▶ **Work item**:
Show each line of the data below in which "Irish" occurs.

▶ **Records for this exercise**:
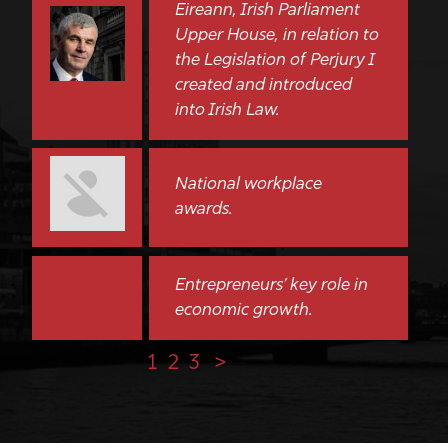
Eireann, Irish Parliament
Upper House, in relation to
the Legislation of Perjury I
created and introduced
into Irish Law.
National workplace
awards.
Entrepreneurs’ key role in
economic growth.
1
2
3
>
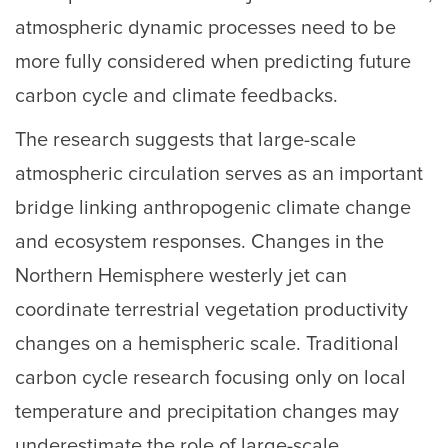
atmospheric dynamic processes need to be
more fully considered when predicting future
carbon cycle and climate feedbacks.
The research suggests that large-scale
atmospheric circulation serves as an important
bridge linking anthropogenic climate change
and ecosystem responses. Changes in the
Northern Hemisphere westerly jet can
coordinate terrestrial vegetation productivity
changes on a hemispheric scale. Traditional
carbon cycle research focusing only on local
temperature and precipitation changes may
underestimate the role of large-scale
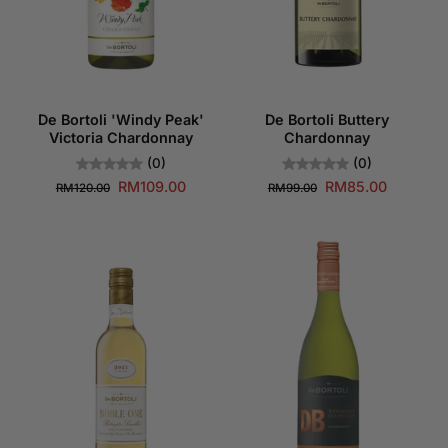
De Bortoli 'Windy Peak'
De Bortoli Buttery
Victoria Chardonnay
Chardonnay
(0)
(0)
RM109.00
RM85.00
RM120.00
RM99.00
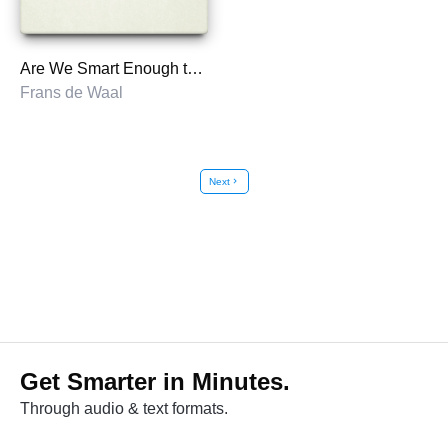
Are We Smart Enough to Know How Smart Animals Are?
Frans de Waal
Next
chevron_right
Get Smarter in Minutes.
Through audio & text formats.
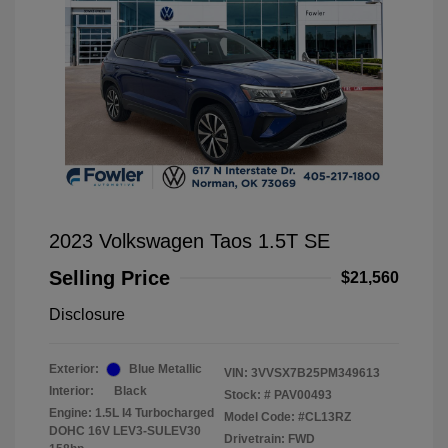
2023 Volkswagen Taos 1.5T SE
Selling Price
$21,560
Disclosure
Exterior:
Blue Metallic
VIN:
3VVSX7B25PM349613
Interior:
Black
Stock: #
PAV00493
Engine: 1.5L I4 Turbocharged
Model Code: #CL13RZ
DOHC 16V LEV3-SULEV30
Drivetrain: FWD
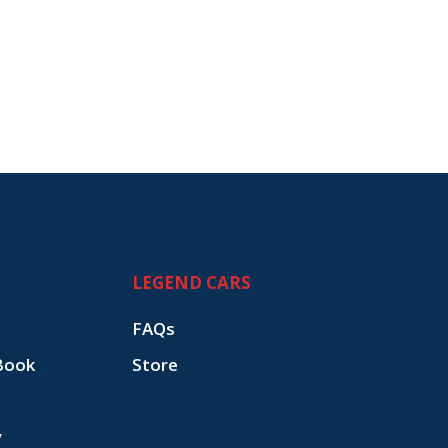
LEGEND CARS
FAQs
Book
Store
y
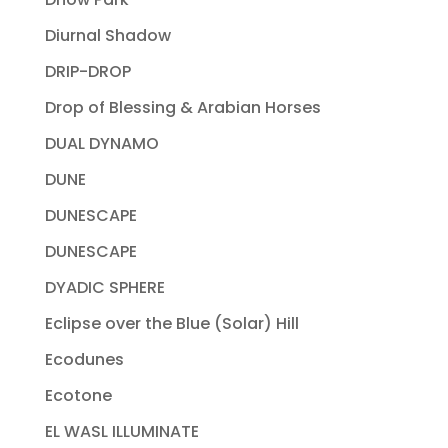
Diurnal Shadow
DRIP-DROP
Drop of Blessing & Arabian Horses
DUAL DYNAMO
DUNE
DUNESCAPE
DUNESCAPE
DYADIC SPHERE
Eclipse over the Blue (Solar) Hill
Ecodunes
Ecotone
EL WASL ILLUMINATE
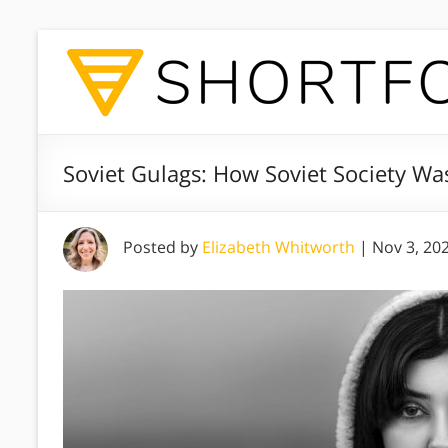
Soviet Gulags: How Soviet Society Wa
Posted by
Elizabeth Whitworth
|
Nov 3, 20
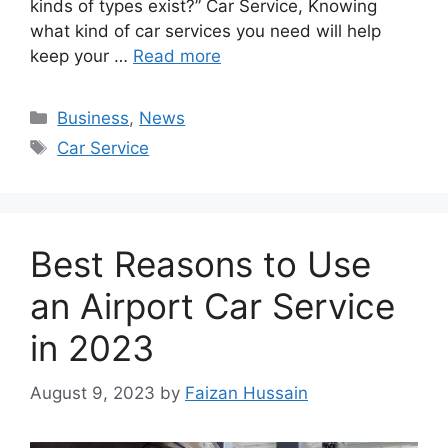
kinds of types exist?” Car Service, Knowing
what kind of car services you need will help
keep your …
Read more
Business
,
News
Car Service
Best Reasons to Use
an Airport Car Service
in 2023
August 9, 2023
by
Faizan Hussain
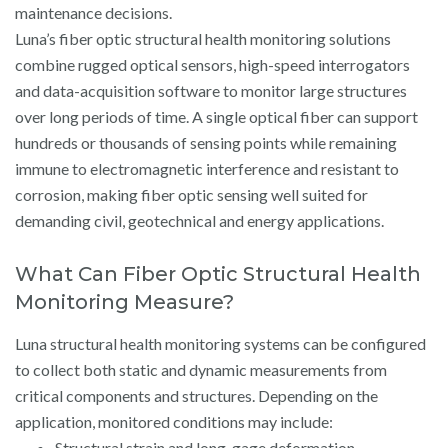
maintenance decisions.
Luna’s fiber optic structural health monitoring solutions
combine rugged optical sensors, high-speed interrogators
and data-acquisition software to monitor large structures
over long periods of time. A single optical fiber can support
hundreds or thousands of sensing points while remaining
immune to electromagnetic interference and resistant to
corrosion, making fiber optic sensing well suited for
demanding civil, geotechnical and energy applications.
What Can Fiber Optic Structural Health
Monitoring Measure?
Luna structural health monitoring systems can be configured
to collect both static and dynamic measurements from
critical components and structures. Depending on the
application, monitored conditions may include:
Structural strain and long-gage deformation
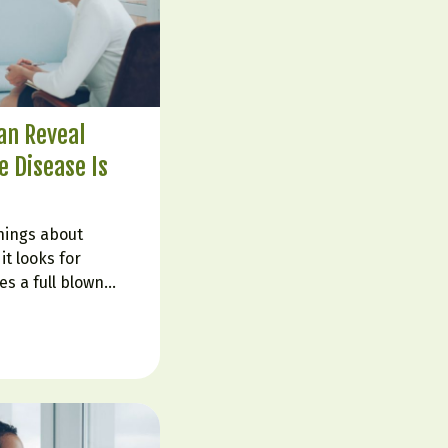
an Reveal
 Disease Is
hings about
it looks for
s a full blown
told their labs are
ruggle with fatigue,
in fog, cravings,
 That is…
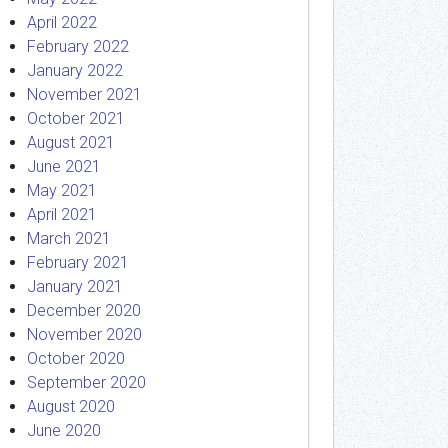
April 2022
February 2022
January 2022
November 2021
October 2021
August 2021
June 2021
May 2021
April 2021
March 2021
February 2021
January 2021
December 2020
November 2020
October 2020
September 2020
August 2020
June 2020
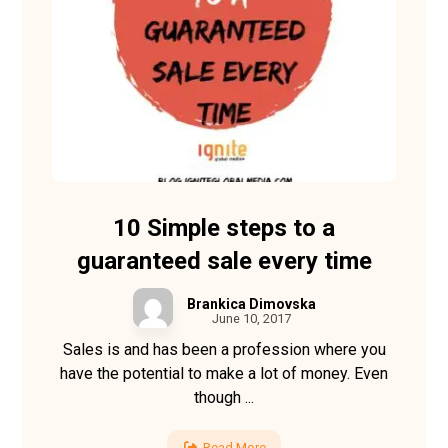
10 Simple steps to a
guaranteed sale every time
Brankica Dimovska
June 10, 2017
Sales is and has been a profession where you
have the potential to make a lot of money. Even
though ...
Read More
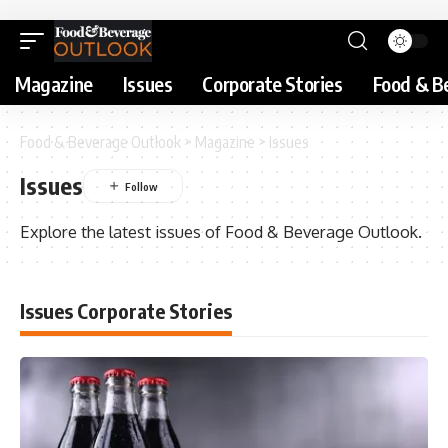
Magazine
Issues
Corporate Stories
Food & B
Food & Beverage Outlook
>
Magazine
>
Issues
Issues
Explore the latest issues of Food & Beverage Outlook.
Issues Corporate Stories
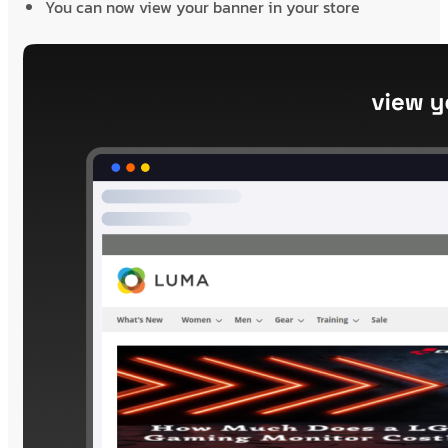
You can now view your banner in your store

▶ **Answer space**:
Eireann, Irish Parliament
into Irish Law.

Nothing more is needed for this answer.